Papai Noel cumpria a sua parte. Ao amanhecer o dia, todos os presentes estavam entregues, portanto, sua  tarefa estava cumprida.  Dizendo isso, mandou logo um recado para o  “menino Zê:  Que ficasse  tranquilo, afinal,  o  presente dele também já estava na caixa para ser entregue, portanto  – disse Papai Noel -  não precisa ficar me mandando recado com indiretas  na grafia das letras,  para me lembrar do seu presente.  Papai Noel disse isso porque o Zê, espertamente,  trocava o S pelo Z,  achando que iria enganar o bom velhinho.  Olha só como o espertinho escrevia as suas cartinhas:

“ Papai Noel, minha caZa  é logo ali!...   Papai Noel,   traga meu preZente primeiro!...  Papai Noel, não querendo abuZar do Senhor... ” 

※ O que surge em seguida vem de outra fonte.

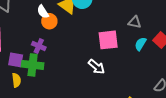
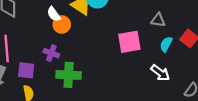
green cross: (33, 65) -> (69, 75), moved
white arrow: (96, 67) -> (160, 73), moved

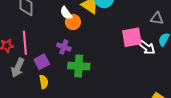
purple square: (26, 70) -> (42, 62), turned -35
white arrow: (160, 73) -> (147, 47), moved

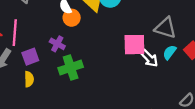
gray triangle: (157, 18) -> (165, 28), size x1.5
green cross: (79, 66) -> (71, 68), turned -30

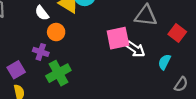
orange circle: (72, 18) -> (56, 32), moved
cyan semicircle: (170, 52) -> (164, 62), moved

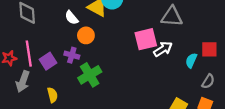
red square: (177, 33) -> (209, 49), moved, turned -35
white arrow: (135, 49) -> (163, 49), turned -66
purple square: (16, 70) -> (48, 61), moved

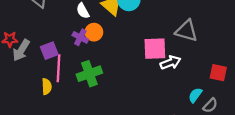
pink line: (29, 54) -> (59, 68), moved
purple cross: (72, 55) -> (80, 37), moved
cyan semicircle: (191, 60) -> (195, 95), moved
gray arrow: (23, 82) -> (21, 50), moved

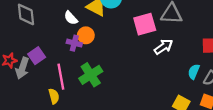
pink square: (155, 49) -> (145, 24), moved
purple square: (49, 51) -> (37, 56), moved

Papai Noel sabia que criança era criança, quer dizer,  letra era letra. Sendo assim,  cumpriu mais uma etapa na vida de quem não faz outra coisa a não ser  entregar as lembranças  para o mundo inteiro.  O sinos de Natal soaram com a beleza de sempre.  As crianças correram em busca dos presentes. Quanto ao  ZÊ -  inquieto como sempre -  continua dizendo que ainda vai  criar um  novo alfabeto, cujo nome será  – Alfabeto Zumbix -  uma sugestão  proposta pelo amigo  “Xis”, um indivíduo xereta e  xarope, dono de um xeque-mate exclusivo para   convencer a todos  Como segunda letra desse novo alfabeto, o esperto “Xis” tentava  algumas adesões importantes, por isso vivia dizendo: 

  -  K, W e Y merecem nosso Xodó!... Viva o Alfabeto ZUMBIX!... 

Mas a letra Xis, com  o  seu jeito  de jogar  xaveco no vazio,  percebeu logo  a  xaropada   que inventaram.  A essa altura, o  zombeteiro  ZÊ,  sem rumo,  ziguezagueando  entre os vocábulos,  zurrava  e zumbia a não mais poder.  Por fim, ambos, o  ZÊ e XIS, feito andarilhos  zumbis,  riram soltos da zoada e zombaria,  certos de que tudo não passava de  pura provocação ao tradicional abecedário.   A letra A  evitava, a seu modo, um confronto direto com os integrantes do ZUMBIX,  preferindo – sempre que possível – analisar com seus provérbios:

-  “Abnóxios, o que são!”... “Abominável” ZUMBIX!... “Abobrinhas”, o que falam!...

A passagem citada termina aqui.